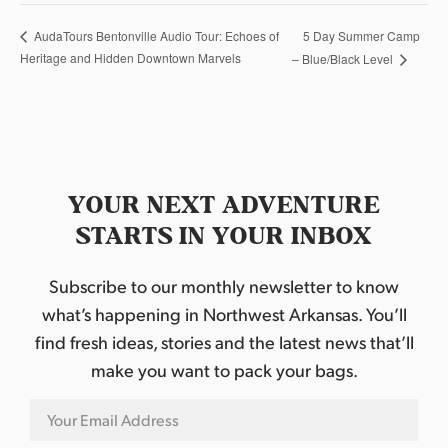
5 Day Summer Camp
AudaTours Bentonville Audio Tour: Echoes of
Heritage and Hidden Downtown Marvels
– Blue/Black Level
YOUR NEXT ADVENTURE
STARTS IN YOUR INBOX
Subscribe to our monthly newsletter to know
what’s happening in Northwest Arkansas. You’ll
find fresh ideas, stories and the latest news that’ll
make you want to pack your bags.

===============

From the first line to the last, output the data exactly, without the pictures.

Result for this task:
5 Day Summer Camp
AudaTours Bentonville Audio Tour: Echoes of
Heritage and Hidden Downtown Marvels
– Blue/Black Level
YOUR NEXT ADVENTURE
STARTS IN YOUR INBOX
Subscribe to our monthly newsletter to know
what’s happening in Northwest Arkansas. You’ll
find fresh ideas, stories and the latest news that’ll
make you want to pack your bags.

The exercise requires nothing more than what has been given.